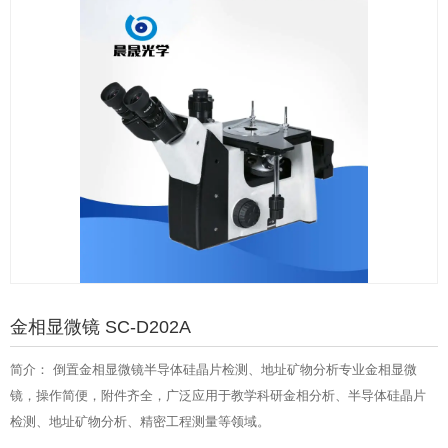
金相显微镜 SC-D202A
简介： 倒置金相显微镜半导体硅晶片检测、地址矿物分析专业金相显微
镜，操作简便，附件齐全，广泛应用于教学科研金相分析、半导体硅晶片
检测、地址矿物分析、精密工程测量等领域。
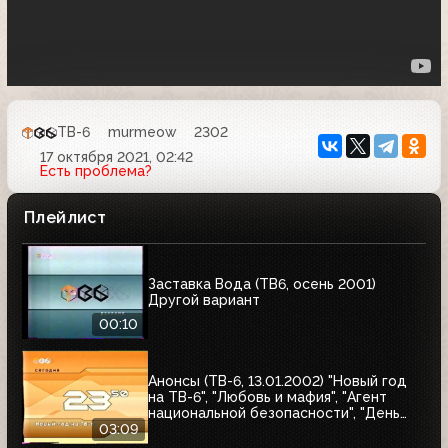
ТВ-6
murmeow
2302
17 октября 2021, 02:42
Есть проблема?
Плейлист
Заставка Вода (ТВ6, осень 2001)
Другой вариант
00:10
Анонсы (ТВ-6, 13.01.2002) "Новый год
на ТВ-6", "Любовь и мафия", "Агент
национальной безопасности", "День
счастья"
03:09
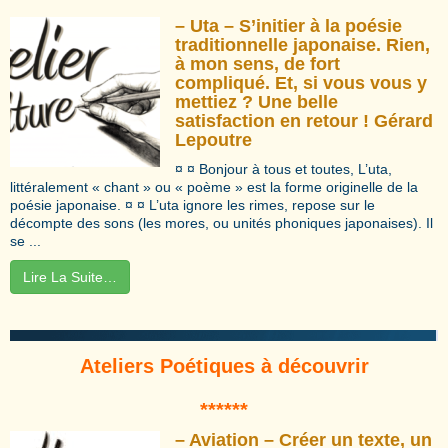
– Uta – S’initier à la poésie
traditionnelle japonaise. Rien,
à mon sens, de fort
compliqué. Et, si vous vous y
mettiez ? Une belle
satisfaction en retour ! Gérard
Lepoutre
¤ ¤ Bonjour à tous et toutes, L’uta,
littéralement « chant » ou « poème » est la forme originelle de la
poésie japonaise. ¤ ¤ L’uta ignore les rimes, repose sur le
décompte des sons (les mores, ou unités phoniques japonaises). Il
se ...
Lire La Suite…
Ateliers Poétiques à découvrir
*****
*
– Aviation – Créer un texte, un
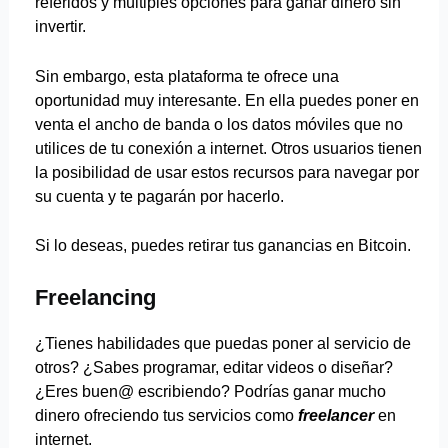
referidos y múltiples opciones para ganar dinero sin
invertir.
Sin embargo, esta plataforma te ofrece una
oportunidad muy interesante. En ella puedes poner en
venta el ancho de banda o los datos móviles que no
utilices de tu conexión a internet. Otros usuarios tienen
la posibilidad de usar estos recursos para navegar por
su cuenta y te pagarán por hacerlo.
Si lo deseas, puedes retirar tus ganancias en Bitcoin.
Freelancing
¿Tienes habilidades que puedas poner al servicio de
otros? ¿Sabes programar, editar videos o diseñar?
¿Eres buen@ escribiendo? Podrías ganar mucho
dinero ofreciendo tus servicios como
freelancer
en
internet.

:::::

WHAT IS NEEDED:
Set down the records above word for word, from the first line through the line containing "mettiez ? Une belle", both included; leave out the pictures.

THE COMPLETED TASK:
金相显微镜 SC-D202A
简介： 倒置金相显微镜半导体硅晶片检测、地址矿物分析专业金相显微
镜，操作简便，附件齐全，广泛应用于教学科研金相分析、半导体硅晶片
检测、地址矿物分析、精密工程测量等领域。
ТВ-6
murmeow
2302
17 октября 2021, 02:42
Есть проблема?
Плейлист
Заставка Вода (ТВ6, осень 2001)
Другой вариант
00:10
Анонсы (ТВ-6, 13.01.2002) "Новый год
на ТВ-6", "Любовь и мафия", "Агент
национальной безопасности", "День
счастья"
03:09
– Uta – S’initier à la poésie
traditionnelle japonaise. Rien,
à mon sens, de fort
compliqué. Et, si vous vous y
mettiez ? Une belle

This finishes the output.